Interrogé le mercredi 16 mars à ce sujet, Pravind Jugnauth a affirmé que «le remaniement est la prérogative du Premier ministre». Il n’a pas souhaité faire de plus amples déclarations.

Mais cette «sortie» de crise suscite des interrogations. Pourquoi le chef du gouvernement, qui est connu pour son fameux «péna katakata ar mwa», n’a-t-il pas révoqué son ancien ministre des Finances? Comment Vishnu Lutchmeenaraidoo a-t-il pu accepter d’être parachuté aux Affaires étrangères? Et surtout, comment Pravind Jugnauth s’y est-il pris afin que le ministre accepte ce «compromis»?

Silence radio pour l’heure parmi ceux interrogés, le mardi 15 mars, du côté du Sun Trust. En revanche, dans l’entourage du Premier ministre, on laisse entendre que le prêt de 1,1 million d’euros contracté par l’ex-ministre des Finances auprès de la State Bank of Mauritius – et que l’emprunteur a tenu à justifier deux fois sur sa page Facebook depuis la publication du document bancaire dans la presse, dimanche – ne serait pas «le seul squelette tombé du placard».

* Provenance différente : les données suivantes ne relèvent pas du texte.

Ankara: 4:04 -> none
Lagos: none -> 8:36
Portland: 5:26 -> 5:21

Une chose est sûre : avant que Vishnu Lutchmeenaraidoo ne décide de rentrer dans les rangs, les tractations ont été ardues. Les tentatives de Showkutally Soodhun se sont d’ailleurs soldées par un échec. D’où l’entrée en scène de Pravind Jugnauth. Il s’est rendu au domicile de l’ex-grand argentier en pas moins de trois reprises depuis que ce dernier est sorti de clinique, où il était admis pour une bronchite aiguë. Le leader du MSM y a notamment été vu en fin de semaine dernière et durant le week-end.

Le pire a été évité

Qui plus est, au moins deux personnes à qui l’express a parlé avancent que c’est Pravind Jugnauth qui a fait en sorte que SAJ et Vishnu Lutchmeenaraidoo ouvrent le dialogue, lundi matin. Car à dimanche après-midi, il n’était pas question pour le Premier ministre de rencontrer le grand argentier. Lors de la Garden Party, au Réduit, le chef du gouvernement avait même déclaré : «Ki manier pou zwenn enn dimounn ki malad, ki pa sorti so lakaz?»

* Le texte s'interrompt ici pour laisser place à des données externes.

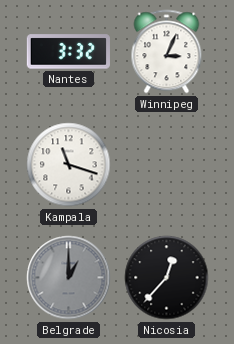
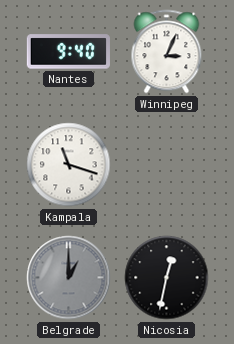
Nantes: 3:32 -> 9:40
Nicosia: 12:37 -> 12:32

En fait, à dimanche, le Premier ministre avait déjà décidé de destituer son ministre des Finances. Décision qui aurait d’ailleurs été prise avant même l’arrivée du président malgache à Maurice, jeudi.

Même si très peu d’informations ont filtré sur les dessous de ces tractations, ils sont plus d’un au Sun Trust à dire que le pire a été évité. Le pire pour le MSM étant la démission de Vishnu Lutchmeenaraidoo, adhérent au parti soleil depuis un peu plus d’un mois. Démission qui aurait de facto entraîné une partielle au n°7, Piton–Rivière-du-Rempart.

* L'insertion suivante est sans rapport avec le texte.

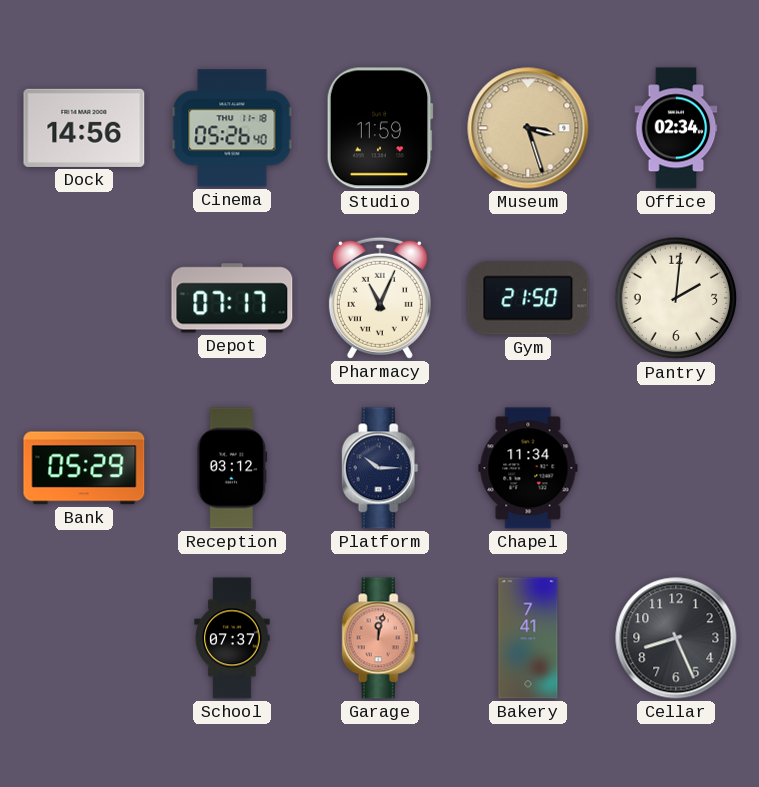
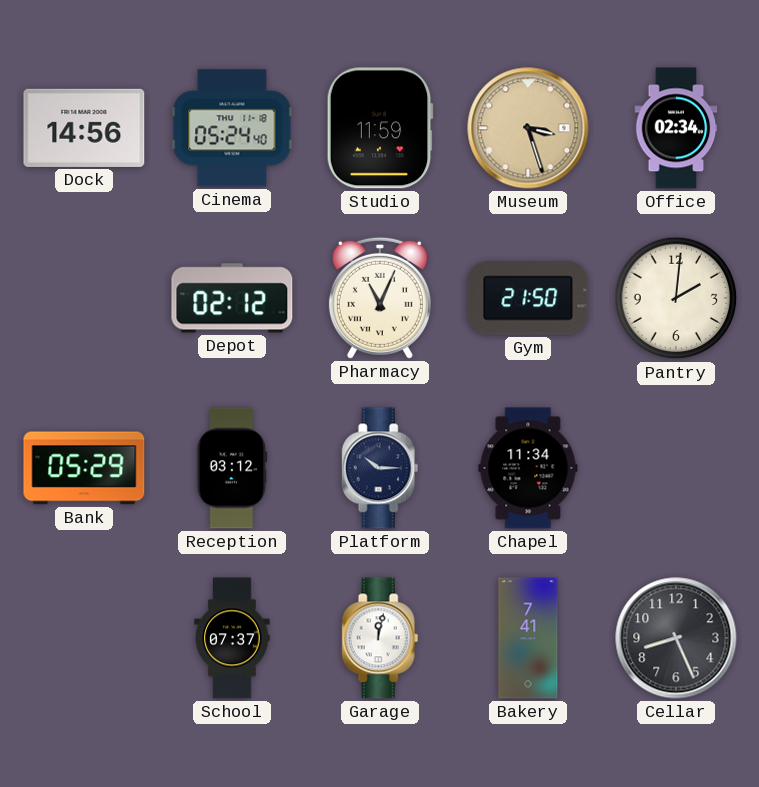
Cinema: 05:26 -> 05:24
Depot: 07:17 -> 02:12
Garage dial: salmon -> white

«Une telle éventualité aurait été catastrophique pour le gouvernement dans la conjoncture actuelle. Cela aurait été du pain bénit pour les adversaires», confie un député du MSM. En effet, d’aucuns s’accordent à dire que les événements de ces derniers jours ont fait planer le spectre de la partielle de 2003 au n°7, après le départ du Premier ministre d’alors, SAJ, pour la State House et l’accession de Paul Bérenger au poste de Premier ministre. Partielle où le candidat MSM Prakash Maunthrooa avait été battu à plate couture par un jeune loup du Parti travailliste à ce moment-là, Rajesh Jeetah.

N’empêche, des observateurs politiques sont unanimes à dire qu’à deux semaines de la rentrée parlementaire, le ver est déjà dans le fruit… D’ailleurs, même au MSM, on se veut prudent, malgré le désamorçage de cette «crise». Car, laisse-t-on entendre, ce qui s’est passé avec Vishnu Lutchmeenaraidoo peut se répéter. Autant dire que le comité central et le Bureau politique, samedi, risquent d’être très animés.